Aspirin (acetylsalicylic acid), the first of the NSAIDs (introduced in 1899), was initially never referred to as an anti-inflammatory agent. It was the advent of cortisone in 1949 that demonstrated dramatically that corticosteroids had anti-inflammatory properties and the term 'non-steroidal anti-inflammatory drug' was first used when phenylbutazone was introduced 3 years later. Since then, the NSAIDs have proliferated. There is to date no good evidence that they halt progression of rheumatoid disease, but by easing pain and diminishing swelling they make life much easier in osteoarthrosis, rheumatoid arthritis and many other types of arthritis, and are the drugs of first choice in acute gout. Their mode (or modes) of action are obscure and though inhibition of cyclo-oxygenase (prostaglandin synthetase) is clearly important, other mechanisms are also involved. The assessment of the anti-inflammatory action of these agents has received considerable attention in clinical trials because, whatever their action may be in experimental animal models, their action in inflamed joints in human patients must be ascertained, since there may be little parallel between the two. Different experimental animal models give different results with various agents and often bear little relation to their therapeutic action in man. No attempt has been made here to review in depth all the NSAIDs that have appeared since 1952. All have anti-inflammatory and analgesic activity and all can cause gastrointestinal side effects, though effectiveness and toxicity vary from drug to drug and patient to patient, there being very great interpatient variability. Non-reactors, patients who apparently fail to respond to certain agents, need further study, for it seems that these subjects may metabolise these agents differently from others. Considerable ingenuity has been shown not only in evolving new NSAIDs but in finding new ways of administering them. The number and variety of NSAIDs in their various forms varies greatly from country to country, depending largely on the regulatory bodies of those countries. In the meantime, the search for a better, less toxic compound continues with the hope that one may be found which has a deeper and more basic action on the underlying disease process.
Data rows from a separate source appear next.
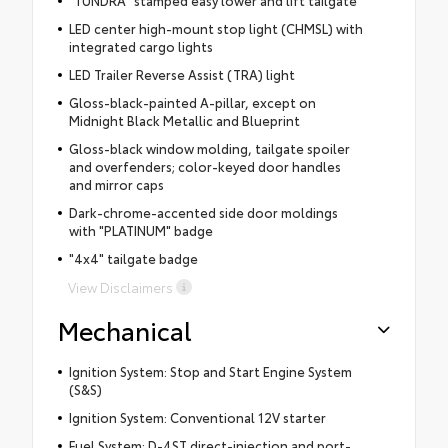
"TUNDRA" stamped easy lower and lift tailgate
LED center high-mount stop light (CHMSL) with
integrated cargo lights
LED Trailer Reverse Assist (TRA) light
Gloss-black-painted A-pillar, except on
Midnight Black Metallic and Blueprint
Gloss-black window molding, tailgate spoiler
and overfenders; color-keyed door handles
and mirror caps
Dark-chrome-accented side door moldings
with "PLATINUM" badge
"4x4" tailgate badge
View Disclaimers
Mechanical
Ignition System: Stop and Start Engine System
(S&S)
Ignition System: Conventional 12V starter
Fuel System: D-4ST direct-injection and port-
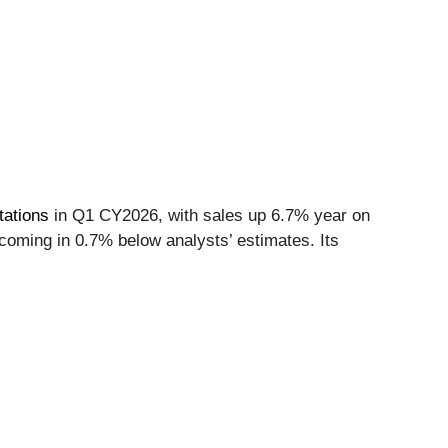
tations
in Q1 CY2026, with sales up 6.7% year on
 coming in 0.7% below analysts’ estimates. Its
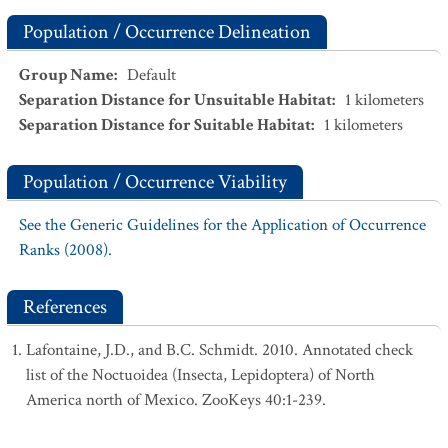
Population / Occurrence Delineation
Group Name
:
Default
Separation Distance for Unsuitable Habitat
:
1
kilometers
Separation Distance for Suitable Habitat
:
1
kilometers
Population / Occurrence Viability
See the Generic Guidelines for the Application of Occurrence
Ranks (2008).
References
Lafontaine, J.D., and B.C. Schmidt. 2010. Annotated check
list of the Noctuoidea (Insecta, Lepidoptera) of North
America north of Mexico. ZooKeys 40:1-239.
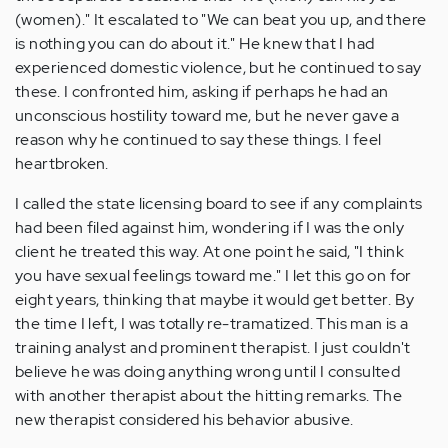
(women)." It escalated to "We can beat you up, and there
is nothing you can do about it." He knew that I had
experienced domestic violence, but he continued to say
these. I confronted him, asking if perhaps he had an
unconscious hostility toward me, but he never gave a
reason why he continued to say these things. I feel
heartbroken.
I called the state licensing board to see if any complaints
had been filed against him, wondering if I was the only
client he treated this way. At one point he said, "I think
you have sexual feelings toward me." I let this go on for
eight years, thinking that maybe it would get better. By
the time I left, I was totally re-tramatized. This man is a
training analyst and prominent therapist. I just couldn't
believe he was doing anything wrong until I consulted
with another therapist about the hitting remarks. The
new therapist considered his behavior abusive.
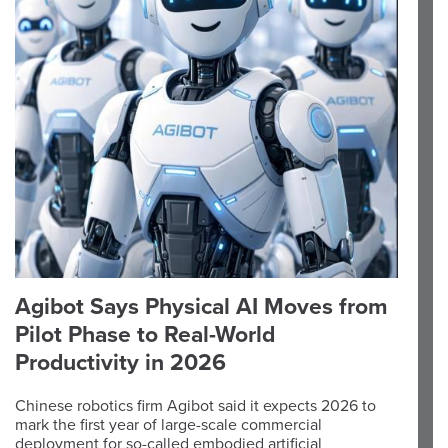
Agibot Says Physical AI Moves from
Pilot Phase to Real-World
Productivity in 2026
Chinese robotics firm Agibot said it expects 2026 to
mark the first year of large-scale commercial
deployment for so-called embodied artificial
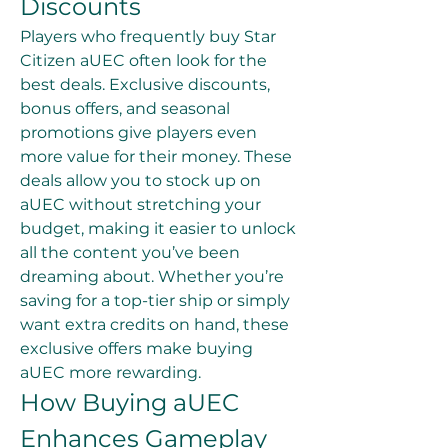
Discounts
Players who frequently buy Star 
Citizen aUEC often look for the 
best deals. Exclusive discounts, 
bonus offers, and seasonal 
promotions give players even 
more value for their money. These 
deals allow you to stock up on 
aUEC without stretching your 
budget, making it easier to unlock 
all the content you’ve been 
dreaming about. Whether you’re 
saving for a top-tier ship or simply 
want extra credits on hand, these 
exclusive offers make buying 
aUEC more rewarding.
How Buying aUEC 
Enhances Gameplay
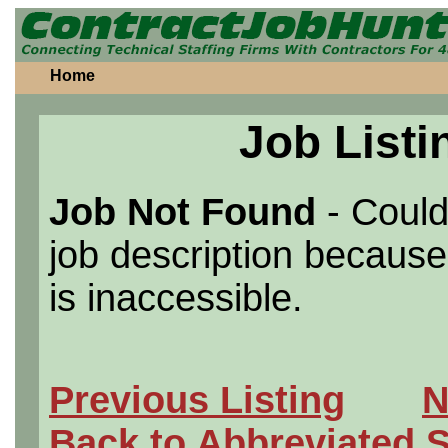
Home
Job Listi
Job Not Found
- Could
job description because 
is inaccessible.
Previous Listing
N
Back to Abbreviated 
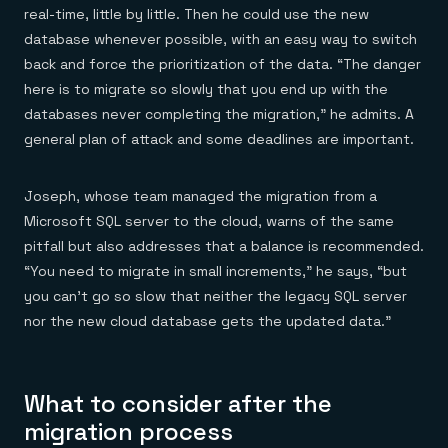
real-time, little by little. Then he could use the new
database whenever possible, with an easy way to switch
back and force the prioritization of the data. “The danger
here is to migrate so slowly that you end up with the
databases never completing the migration,” he admits. A
general plan of attack and some deadlines are important.
Joseph, whose team managed the migration from a
Microsoft SQL server to the cloud, warns of the same
pitfall but also addresses that a balance is recommended.
“You need to migrate in small increments,” he says, “but
you can’t go so slow that neither the legacy SQL server
nor the new cloud database gets the updated data.”
What to consider after the
migration process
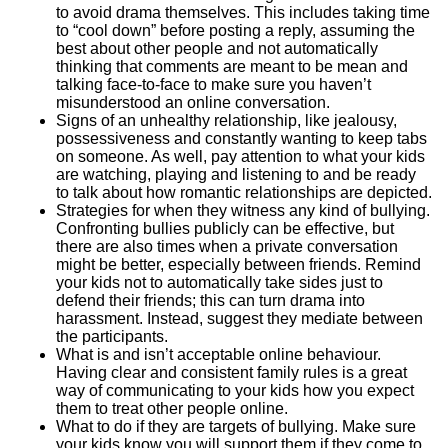
to avoid drama themselves. This includes taking time
to “cool down” before posting a reply, assuming the
best about other people and not automatically
thinking that comments are meant to be mean and
talking face-to-face to make sure you haven’t
misunderstood an online conversation.
Signs of an unhealthy relationship, like jealousy,
possessiveness and constantly wanting to keep tabs
on someone. As well, pay attention to what your kids
are watching, playing and listening to and be ready
to talk about how romantic relationships are depicted.
Strategies for when they witness any kind of bullying.
Confronting bullies publicly can be effective, but
there are also times when a private conversation
might be better, especially between friends. Remind
your kids not to automatically take sides just to
defend their friends; this can turn drama into
harassment. Instead, suggest they mediate between
the participants.
What is and isn’t acceptable online behaviour.
Having clear and consistent family rules is a great
way of communicating to your kids how you expect
them to treat other people online.
What to do if they are targets of bullying. Make sure
your kids know you will support them if they come to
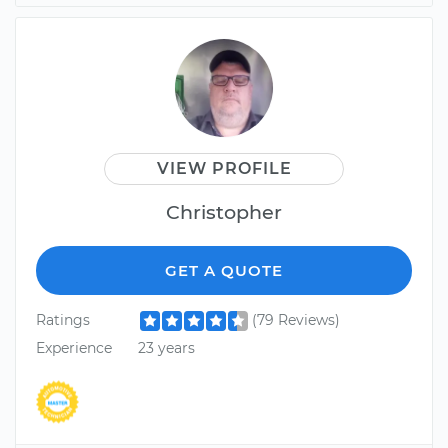
VIEW PROFILE
Christopher
GET A QUOTE
Ratings
(79 Reviews)
Experience
23 years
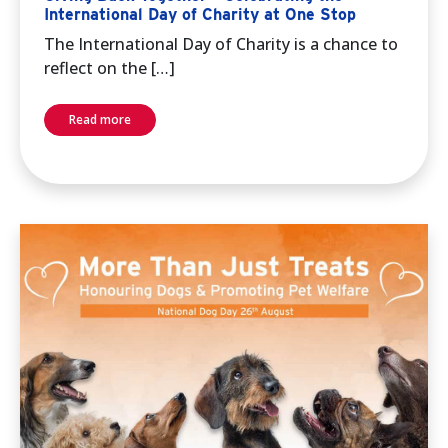
International Day of Charity at One Stop
The International Day of Charity is a chance to
reflect on the […]
Read more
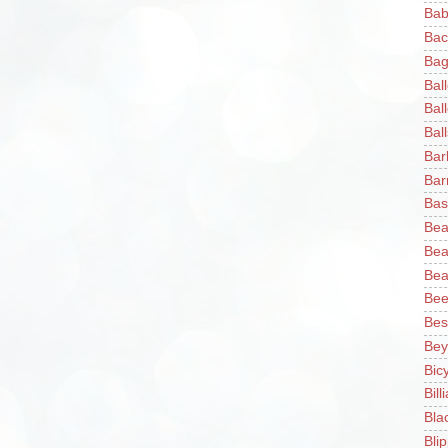
Bab
Bac
Bag
Bal
Bal
Ball
Bar
Bar
Bas
Bea
Bea
Bea
Bee
Bes
Bey
Bic
Bill
Bla
Blip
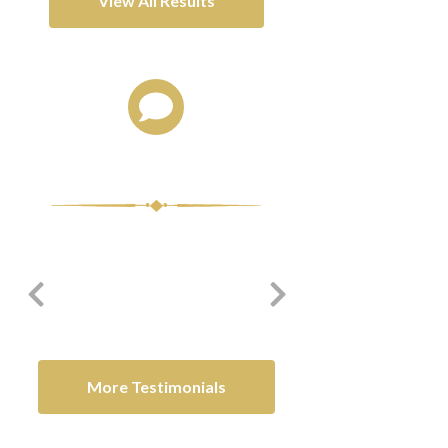
View All Results
Client Testimonials
me the
Thank you for all you have
I appreciate all you did 
e.
done for my family and I.
me.
-David C.
-O.M.
More Testimonials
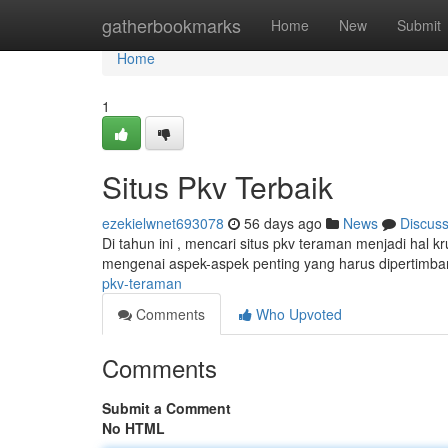
Home
gatherbookmarks
Home
New
Submit
Home
1
Situs Pkv Terbaik
ezekielwnet693078
56 days ago
News
Discus
Di tahun ini , mencari situs pkv teraman menjadi hal 
mengenai aspek-aspek penting yang harus dipertim
pkv-teraman
Comments
Who Upvoted
Comments
Submit a Comment
No HTML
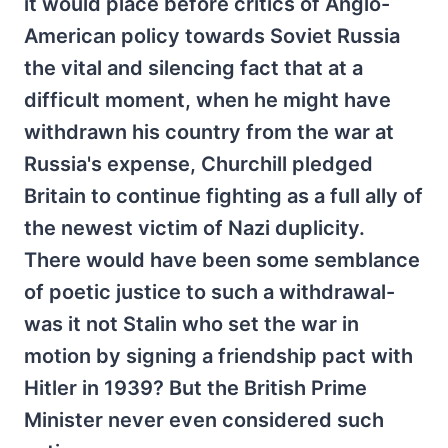
it would place before critics of Anglo-
American policy towards Soviet Russia
the vital and silencing fact that at a
difficult moment, when he might have
withdrawn his country from the war at
Russia's expense, Churchill pledged
Britain to continue fighting as a full ally of
the newest victim of Nazi duplicity.
There would have been some semblance
of poetic justice to such a withdrawal-
was it not Stalin who set the war in
motion by signing a friendship pact with
Hitler in 1939? But the British Prime
Minister never even considered such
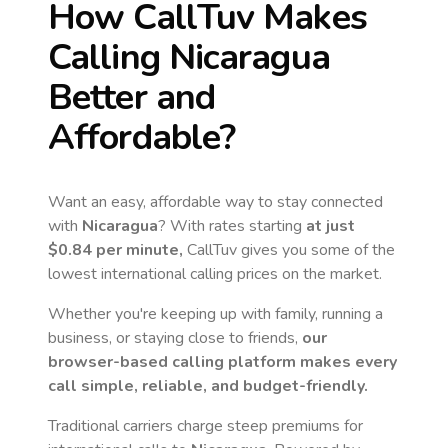
How CallTuv Makes
Calling
Nicaragua
Better and
Affordable?
Want an easy, affordable way to stay connected
with
Nicaragua
? With rates starting
at just
$0.84
per minute,
CallTuv gives you some of the
lowest international calling prices on the market.
Whether you're keeping up with family, running a
business, or staying close to friends,
our
browser-based calling platform makes every
call simple, reliable, and budget-friendly.
Traditional carriers charge steep premiums for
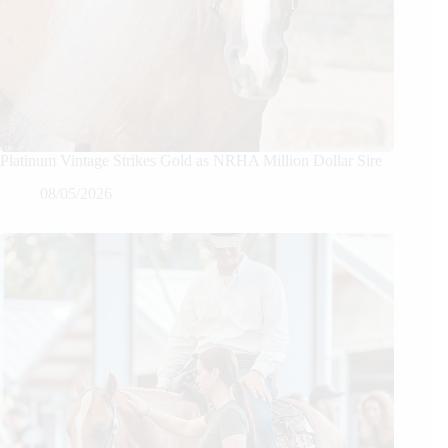
Platinum Vintage Strikes Gold as NRHA Million Dollar Sire
08/05/2026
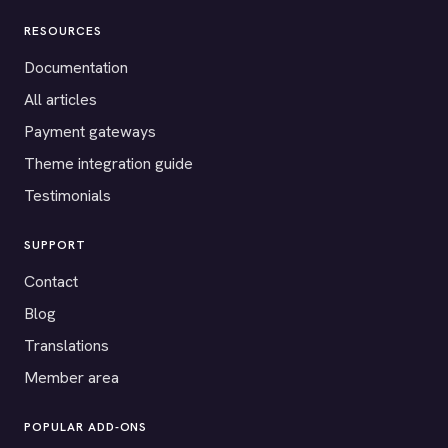
RESOURCES
Documentation
All articles
Payment gateways
Theme integration guide
Testimonials
SUPPORT
Contact
Blog
Translations
Member area
POPULAR ADD-ONS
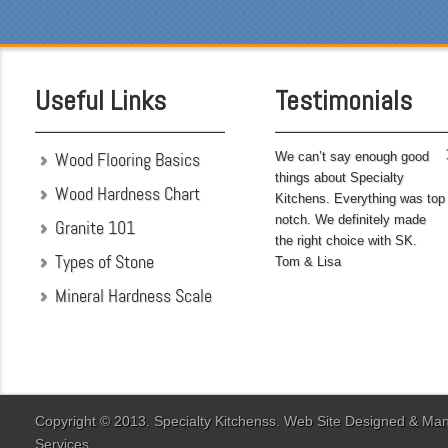
pleased with the attention
to detail. We hoped to
have the kitchen
completed before leaving
Useful Links
Testimonials
on...
Wood Flooring Basics
We can’t say enough good
things about Specialty
Wood Hardness Chart
Kitchens. Everything was top
notch. We definitely made
Granite 101
the right choice with SK.
Types of Stone
Tom & Lisa
Mineral Hardness Scale
"My husband and I chose
Specialty Kitchens
because of their attention
to detail when they were
designing our kitchen. Our
Copyright © 2013. Specialty Kitchenss. Web Site Designed & M
designer Jenn Peterson
Services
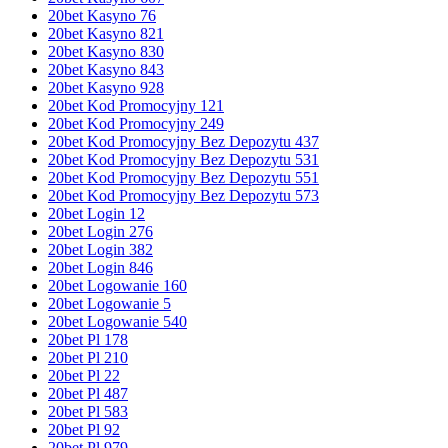
20bet Kasyno 76
20bet Kasyno 821
20bet Kasyno 830
20bet Kasyno 843
20bet Kasyno 928
20bet Kod Promocyjny 121
20bet Kod Promocyjny 249
20bet Kod Promocyjny Bez Depozytu 437
20bet Kod Promocyjny Bez Depozytu 531
20bet Kod Promocyjny Bez Depozytu 551
20bet Kod Promocyjny Bez Depozytu 573
20bet Login 12
20bet Login 276
20bet Login 382
20bet Login 846
20bet Logowanie 160
20bet Logowanie 5
20bet Logowanie 540
20bet Pl 178
20bet Pl 210
20bet Pl 22
20bet Pl 487
20bet Pl 583
20bet Pl 92
20bet Pl 979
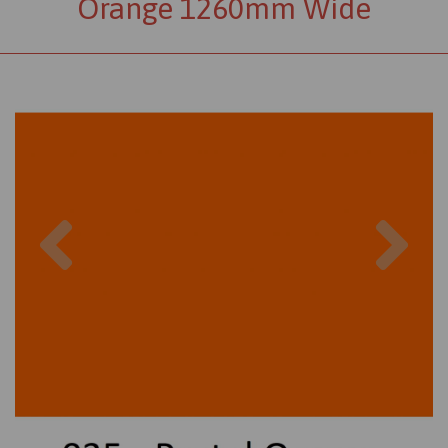
Orange 1260mm Wide
Previous
Nex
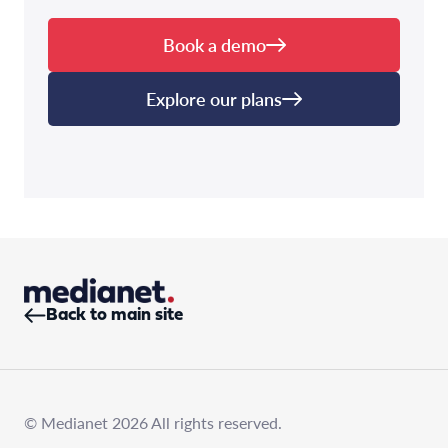
Book a demo
Explore our plans
Back to main site
© Medianet 2026 All rights reserved.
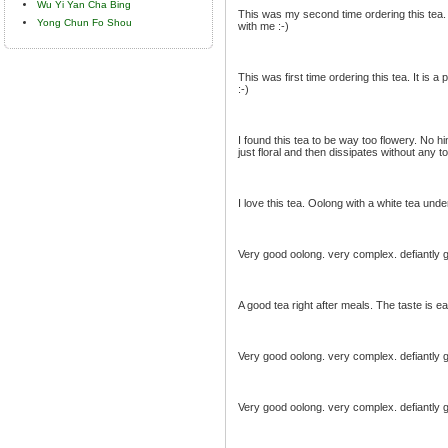
Wu Yi Yan Cha Bing
This was my second time ordering this tea. It
Yong Chun Fo Shou
with me :-)
This was first time ordering this tea. It is a 
:-)
I found this tea to be way too flowery. No hin
just floral and then dissipates without any 
I love this tea. Oolong with a white tea unde
Very good oolong. very complex. defiantly ge
A good tea right after meals. The taste is e
Very good oolong. very complex. defiantly ge
Very good oolong. very complex. defiantly ge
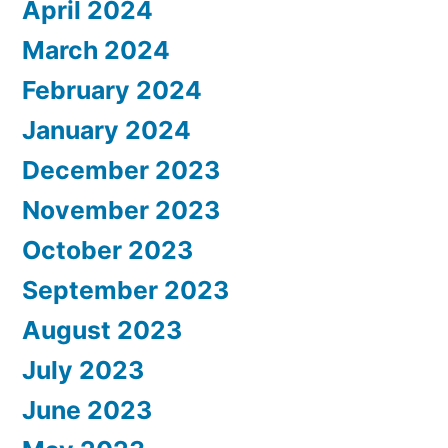
April 2024
March 2024
February 2024
January 2024
December 2023
November 2023
October 2023
September 2023
August 2023
July 2023
June 2023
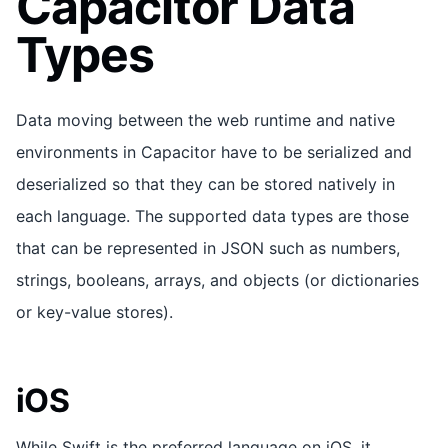
Capacitor Data
Types
Data moving between the web runtime and native
environments in Capacitor have to be serialized and
deserialized so that they can be stored natively in
each language. The supported data types are those
that can be represented in JSON such as numbers,
strings, booleans, arrays, and objects (or dictionaries
or key-value stores).
iOS
While Swift is the preferred language on iOS, it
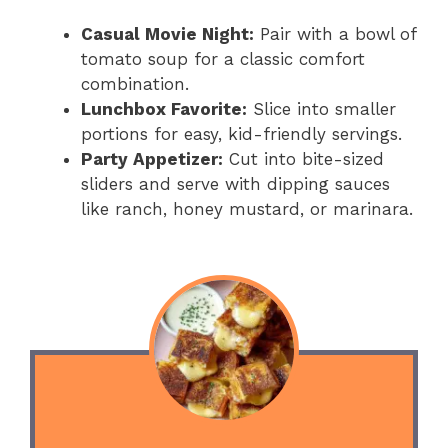
Casual Movie Night:
Pair with a bowl of
tomato soup for a classic comfort
combination.
Lunchbox Favorite:
Slice into smaller
portions for easy, kid-friendly servings.
Party Appetizer:
Cut into bite-sized
sliders and serve with dipping sauces
like ranch, honey mustard, or marinara.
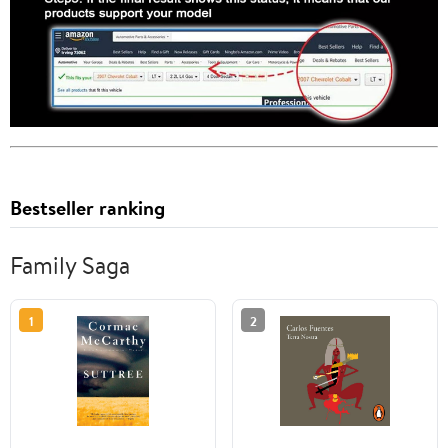
Bestseller ranking
Family Saga
1
2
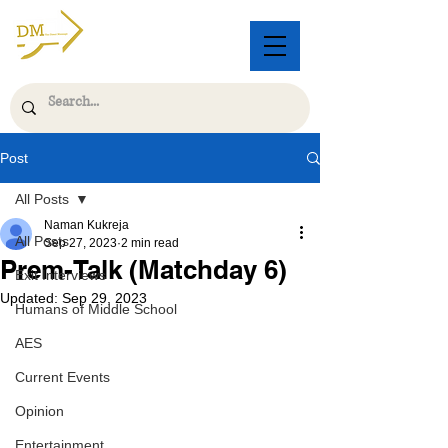
Post
All Posts
Naman Kukreja
All Posts
Sep 27, 2023
2 min read
Prem-Talk (Matchday 6)
Exit Interviews
Updated:
Sep 29, 2023
Humans of Middle School
AES
Current Events
Opinion
Entertainment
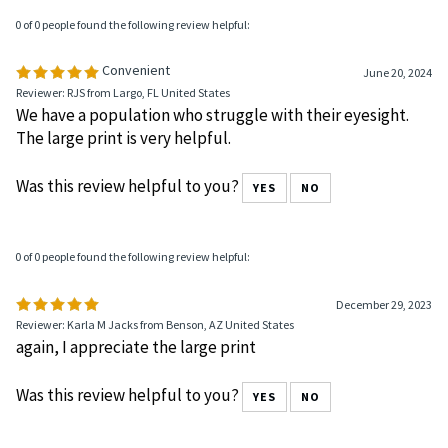
0 of 0 people found the following review helpful:
Convenient
June 20, 2024
Reviewer: RJS from Largo, FL United States
We have a population who struggle with their eyesight.
The large print is very helpful.
Was this review helpful to you?
YES
NO
0 of 0 people found the following review helpful:
December 29, 2023
Reviewer: Karla M Jacks from Benson, AZ United States
again, I appreciate the large print
Was this review helpful to you?
YES
NO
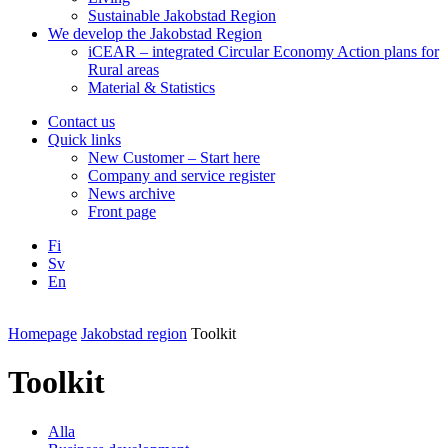
Sustainable Jakobstad Region
We develop the Jakobstad Region
iCEAR – integrated Circular Economy Action plans for
Rural areas
Material & Statistics
Contact us
Quick links
New Customer – Start here
Company and service register
News archive
Front page
Fi
Sv
En
Facebook
Instagram
LinkedIN
YouTube
Homepage
Jakobstad region
Toolkit
Toolkit
Alla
阿司匹林(乙酰水杨酸)是最早的非甾体抗炎药(于1899年问世),最初从未被视为抗炎药。1949年可的松的出现戏剧性地表明皮质类固醇具有抗炎特性,3年后引入保泰松时首次使用了“非甾体抗炎药”这一术语。从那时起,非甾体抗炎药不断涌现。迄今为止,尚无充分证据表明它们能阻止类风湿疾病的进展,但通过缓解疼痛和减轻肿胀,它们能极大地改善骨关节炎、类风湿关节炎和许多其他类型关节炎患者的生活,并且是急性痛风的首选药物。它们的作用方式尚不明确,虽然抑制环氧化酶(前列腺素合成酶)显然很重要,但其他机制也有参与。这些药物抗炎作用的评估在临床试验中受到了相当多的关注,因为无论它们在实验动物模型中的作用如何,都必须确定它们在人类患者发炎关节中的作用,因为两者之间可能几乎没有可比性。不同的实验动物模型对不同药物会给出不同结果,且往往与它们在人体中的治疗作用关系不大。本文未尝试深入回顾自1952年以来出现的所有非甾体抗炎药。所有这些药物都具有抗炎和止痛活性,并且都可能引起胃肠道副作用,尽管有效性和毒性因药物和患者而异,患者之间存在很大差异。无反应者,即那些对某些药物明显无反应的患者,需要进一步研究,因为这些患者似乎对这些药物的代谢方式与其他人不同。不仅在研发新的非甾体抗炎药方面展现出了相当的独创性,在寻找给药新方法方面也是如此。非甾体抗炎药的数量和种类在不同国家差异很大,这在很大程度上取决于这些国家的监管机构。与此同时,人们继续寻找更好、毒性更低的化合物,希望能找到一种对潜在疾病进程有更深入、更根本作用的药物。